With 100+ international attendees logged in for a second helping of magCulture Live, Day Two: Analogue soon proved to be similarly upbeat to the first – opening with a lively presentation from Theseus Chan, creative director at Singapore-based Werk.

Theseus, through Werk, is pushing the confines of magazine-making to its outermost limits. In moving away from the ‘polished’ aesthetic of many contemporary magazines, he succeeded in demonstrating that ‘something very special can be achieved using ordinary materials.’ Throughout the presentation, he held up different issues of Werk to his camera for everyone to examine (via whichever corner of the world they happened to be tuned in from).

‘I wanted to focus purely on creation, so I made myself a space where I could perform in that manner.’ Theseus’s talk itself something of a performance – and one that kicked the day off with a healthy serving of experimental creativity, widening the very boundaries of what makes a magazine.

Following Werk, came two art directors based in New York.

First, Chloe Scheffe, art director of Here magazine, who’s ‘not-so-secret’ secret, is that it’s a brand magazine for luggage company, Away. Despite not sounding like the most intriguing magazine of the event, Here is a quality magazine which has allowed Scheffe her own space for creation, particularly in terms of original typography – ‘I went crazy with a brush on paper!’ – and is an exemplary case of a brand publication capable of standing on its own two feet.

Sadly the current, 14th, edition is the final one, the project a victim of the Coronavirus travel downturn.

Following Chloe, Kurt Woerpel, art director at Interview magazine, brought an equal dose of enthusiasm to the Zoom room, allowing attendees to adventure behind-the-scenes of the latest iteration of the ever-emblematic magazine – famously launched by Andy Warhol – while he shared the different processes he used while redesigning the magazine’s titular logo.

He also gave a nod to the day’s theme, Analogue, explaining notably, the magazine’s cut and paste aesthetic – ‘We try to embrace that a lot’ – and spoke about the advantages of Interview’s large format, newspaper-texture pages; particularly in being able to reproduce artefacts from the magazine’s historical archive at true-to-life scale, or even bigger (notably, a feature on the many mobile phones of Paris Hilton).

Throughout the rest of the evening, we were greeted by speakers from London, Paris and New York once more.

The all-women team behind Parisian publication The Skirt Chronicles – Sarah de Mavaleix, Sofia Nebiolo and Haydée Touitou – presented their publication ensemble, reminding us that no magazine (or at least, not many) is the result of a ‘one-man band’ but instead that of like-minded people coming together to create something concrete and meaningful. In Skirt Chronicles’ case, that being ‘a chronicle of our time’ which the team hoped readers would continue to revisit over and over.

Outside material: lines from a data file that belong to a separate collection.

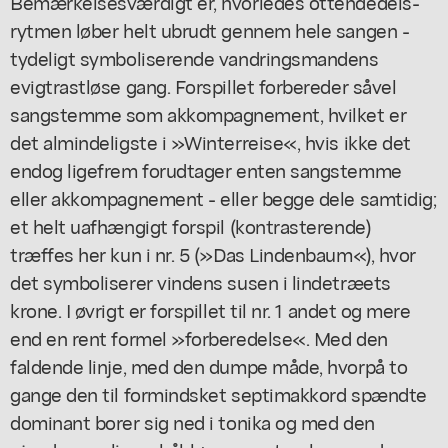
Bemærkelsesværdigt er, hvorledes ottendedels-
rytmen løber helt ubrudt gennem hele sangen -
tydeligt symboliserende vandringsmandens
evigtrastløse gang. Forspillet forbereder såvel
sangstemme som akkompagnement, hvilket er
det almindeligste i »Winterreise«, hvis ikke det
endog ligefrem forudtager enten sangstemme
eller akkompagnement - eller begge dele samtidig;
et helt uafhængigt forspil (kontrasterende)
træffes her kun i nr. 5 (»Das Lindenbaum«), hvor
det symboliserer vindens susen i lindetræets
krone. I øvrigt er forspillet til nr. 1 andet og mere
end en rent formel »forberedelse«. Med den
faldende linje, med den dumpe måde, hvorpå to
gange den til formindsket septimakkord spændte
dominant borer sig ned i tonika og med den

From there Rose Nordin, co-founder and graphic designer at OOMK & Rabbits Road Press, echoed a similar sentiment, bringing to the fore the importance of community and ‘coming together’ the zine-making workshops for non-publishers that Nordin and her colleagues facilitate.

She told how, though lockdown had ‘put everything on hold’, the connection herself and her team have felt with the communities they work alongside have continued to endure and, crucially that, as humans: ‘We’re still looking to printed matter, the analogue, to connect us’, perfectly capturing the mood of the day.

Bringing magCulture Live 2020 to a close, were Jack Self, editor-in-chief at Real Review, and Oliver Munday, creative director at The Atlantic.

Jack began by giving an artfully succinct, crystal-clear introduction to Real Review, explaining the thinking behind the magazine’s instantly recognisable ‘front cover faces’ as a means of ‘capturing the mood of the time.’

Issue two for example, themed ‘historal déjà vu’, featured a Janus face, the Roman god usually depicted with two faces – one looking forward and one looking back – which Jack employed as a representation of the political mood at the time (Trump, the so-called ‘return of the right-wing’, and a lack of historical precedent, etc).

After quickly walking attendees through all ten issues of Real Review so far, Jack then went on to encapsulate the essence of the magazine as ‘timeless and timely’. The brief in the beginning, he remembered, was to effectively create a publication with the ‘aesthetic of the Google doc’, one with a rigid structure which was eventually broken up by the softer edges of the hand-drawn faces found on each cover (faces based on drawings cover artist Nishant Choksi had been sketching for fun, ‘for his kid’).

Jack ended with an additional series of faces Choksi prepared retrospectively, each one representing a year of the last decade.

Where Jack left off, Oliver Munday came in to close the conference under the masthead of one of the US’s best known magazines, The Atlantic. Delivering a thorough and fascinating look at the process of the magazine’s most recent redesign, Oliver shared how he and his team took a deep dive into the magazine’s archives when looking to rejuvenate the masthead; now the recognisable ‘A’ logo: ‘What would it look like if we created this very sturdy, classic yet modern mark?’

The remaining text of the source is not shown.